An astronomical background to flood basalt events and mass extinctions?

Michael Rampino and Ken Caldeira of New York University and the Carnegie Institute have for at least three decades been at the forefront of studies into mass extinctions and their possible causes, including flood-basalt volcanism, extraterrestrial impacts and climate change. As early as 1993 the duo reported an ubiquitous 26-million year cycle in plate tectonic and volcanic activity. In Rampino’s 2017 book Cataclysms: A New Geology for the Twenty-First Century the notion of a process similar to Milutin Milankovich’s prediction of Earth’s orbital characteristics underpinning climate cyclicity figured in his thinking (see Shock and Er … wait a minute, Earth-logs, October 2017). Rampino postulated then that this longer-term geological cyclicity could be linked to gravitational changes during the Solar System’s progress around the Milky Way galaxy. He was by no means the first to turn to galactic forces, Johann Steiner having made a similar suggestion in 1966. The notion stems from the Solar System’s wobbling path as it orbits the centre of the Milky Way galaxy about every 250 Ma, which may result in its passage through a vast layered variation in several physical properties aligned at right angles to galactic orbital motions. This grand astronomical theory is ‘a story that will run and run’; and it has. It is possible that the galaxy has corralled dark matter in a disc within the galactic plane, which Rampino and Caldeira latched onto that notion a year after it appeared in Physical Review Letters in 2014.

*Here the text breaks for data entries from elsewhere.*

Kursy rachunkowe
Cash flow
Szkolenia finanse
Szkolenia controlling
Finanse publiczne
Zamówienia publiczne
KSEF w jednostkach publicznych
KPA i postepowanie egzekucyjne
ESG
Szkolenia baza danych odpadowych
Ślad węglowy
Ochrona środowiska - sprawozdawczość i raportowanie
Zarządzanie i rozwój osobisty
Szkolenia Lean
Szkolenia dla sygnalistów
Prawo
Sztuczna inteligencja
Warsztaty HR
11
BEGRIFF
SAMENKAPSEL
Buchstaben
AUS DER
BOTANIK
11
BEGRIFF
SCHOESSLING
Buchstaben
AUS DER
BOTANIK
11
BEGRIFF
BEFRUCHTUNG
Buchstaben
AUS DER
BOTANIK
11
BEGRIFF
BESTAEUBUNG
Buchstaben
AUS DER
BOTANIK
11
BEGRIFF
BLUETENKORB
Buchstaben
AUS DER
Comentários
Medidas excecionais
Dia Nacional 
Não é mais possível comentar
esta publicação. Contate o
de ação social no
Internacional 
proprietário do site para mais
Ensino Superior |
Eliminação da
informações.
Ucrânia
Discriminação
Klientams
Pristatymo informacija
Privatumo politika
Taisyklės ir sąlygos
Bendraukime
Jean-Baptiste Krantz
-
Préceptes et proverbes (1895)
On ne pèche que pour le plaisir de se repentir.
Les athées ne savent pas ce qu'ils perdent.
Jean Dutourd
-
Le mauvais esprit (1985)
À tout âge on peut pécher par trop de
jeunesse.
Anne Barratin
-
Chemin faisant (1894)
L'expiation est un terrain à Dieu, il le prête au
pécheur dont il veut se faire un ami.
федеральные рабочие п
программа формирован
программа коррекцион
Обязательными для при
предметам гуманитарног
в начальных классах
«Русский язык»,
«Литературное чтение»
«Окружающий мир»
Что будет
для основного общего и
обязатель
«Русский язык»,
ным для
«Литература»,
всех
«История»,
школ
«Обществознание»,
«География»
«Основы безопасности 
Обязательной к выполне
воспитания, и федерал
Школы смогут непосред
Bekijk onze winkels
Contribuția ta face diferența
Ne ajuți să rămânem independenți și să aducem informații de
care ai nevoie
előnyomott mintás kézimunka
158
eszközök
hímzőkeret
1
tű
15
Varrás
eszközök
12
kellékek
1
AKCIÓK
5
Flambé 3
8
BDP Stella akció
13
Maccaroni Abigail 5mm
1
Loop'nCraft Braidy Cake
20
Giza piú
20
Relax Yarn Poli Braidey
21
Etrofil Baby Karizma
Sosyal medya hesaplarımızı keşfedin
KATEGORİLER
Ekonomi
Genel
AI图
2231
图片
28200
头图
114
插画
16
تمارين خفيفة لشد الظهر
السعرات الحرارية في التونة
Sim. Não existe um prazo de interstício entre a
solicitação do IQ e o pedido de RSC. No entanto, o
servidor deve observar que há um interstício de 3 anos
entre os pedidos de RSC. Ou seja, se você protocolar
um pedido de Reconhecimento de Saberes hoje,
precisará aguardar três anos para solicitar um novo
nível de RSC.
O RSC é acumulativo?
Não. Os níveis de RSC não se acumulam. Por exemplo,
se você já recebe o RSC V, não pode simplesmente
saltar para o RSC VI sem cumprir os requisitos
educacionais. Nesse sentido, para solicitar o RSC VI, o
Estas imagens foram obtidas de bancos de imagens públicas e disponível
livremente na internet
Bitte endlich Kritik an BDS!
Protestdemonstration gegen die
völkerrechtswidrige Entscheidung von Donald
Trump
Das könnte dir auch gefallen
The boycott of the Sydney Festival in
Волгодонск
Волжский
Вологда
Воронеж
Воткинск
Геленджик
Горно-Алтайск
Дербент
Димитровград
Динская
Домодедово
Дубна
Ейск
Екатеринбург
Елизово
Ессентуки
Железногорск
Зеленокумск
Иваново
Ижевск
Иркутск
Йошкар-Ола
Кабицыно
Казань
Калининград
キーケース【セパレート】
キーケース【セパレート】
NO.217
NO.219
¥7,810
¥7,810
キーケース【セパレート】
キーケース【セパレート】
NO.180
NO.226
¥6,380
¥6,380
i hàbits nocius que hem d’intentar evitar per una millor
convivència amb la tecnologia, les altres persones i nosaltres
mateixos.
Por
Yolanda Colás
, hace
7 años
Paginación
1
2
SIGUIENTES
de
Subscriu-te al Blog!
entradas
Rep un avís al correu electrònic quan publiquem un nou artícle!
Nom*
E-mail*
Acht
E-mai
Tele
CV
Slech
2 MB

As I commented in my brief review of Rampino’s book: “As for Rampino’s galactic hypothesis, the statistics are decidedly dodgy, but chasing down more forensics is definitely on the cards.” Indeed they have been chased in a recent review by the pair and their colleague Sedelia Rodriguez (Rampino, M.R., Caldeira, K. & Rodriguez, S. 2023. Cycles of ∼32.5 My and ∼26.2 My in correlated episodes of continental flood basalts (CFBs), hyper-thermal climate pulses, anoxic oceans, and mass extinctions over the last 260 My: Connections between geological and astronomical cycles. Earth-Science Reviews, v. 246 ; DOI: 10.1016/j.earscirev.2023.104548; reprint available on request from Rampino). They base their amplified case on much more than radiometric dates of continental flood basalt (CFB) events matched against the stratigraphic record of biotic diversity. Among the proxies are published measurements of mercury and osmium isotope anomalies in oceanic sediments that are best explained by sudden increases in basaltic magma eruption; signs of deep ocean anoxia; new dating of marine and non-marine extinctions in the fossil record, and episodes of sudden extreme climatic heating.

Statistical analysis of the ages of anoxic events and marine extinctions has yielded cycles of 32.5 and 26.2 Ma, those for CFBs having a 32.8 Ma periodicity. A note of caution, however: their data only cover the last 266 Ma – about one orbit of the solar system around the galactic centre. The authors attribute their interpretation of the cycles “to the Earth’s tectonic-volcanic rhythms, but the similarities with known Milankovitch Earth orbital periods and their amplitude modulations, and with known Galactic cycles, suggest that, contrary to conventional wisdom, the geological events and cycles may be paced by astronomical factors”.

Whether or not a detailed record of appropriate proxies can be extended back beyond the Late Permian, remains to be seen. The main fly-in-the-ointment is the tendency of CFB provinces to form high ground so that they are readily eroded away. Pre-Mesozoic signs of their former presence lie in basaltic dyke swarms that cut through older  crystalline continental crust. The marine sedimentary record is somewhat better preserved. A search for distinctive anomalies in osmium isotopes and mercury concentrations, which are useful proxies for global productivity of basaltic magmas, will be costly. Moreover, dating will depend to a large degree on the traditional palaeontology of strata, which in Palaeozoic rocks is more difficult to calibrate precisely by absolute radiometric dating.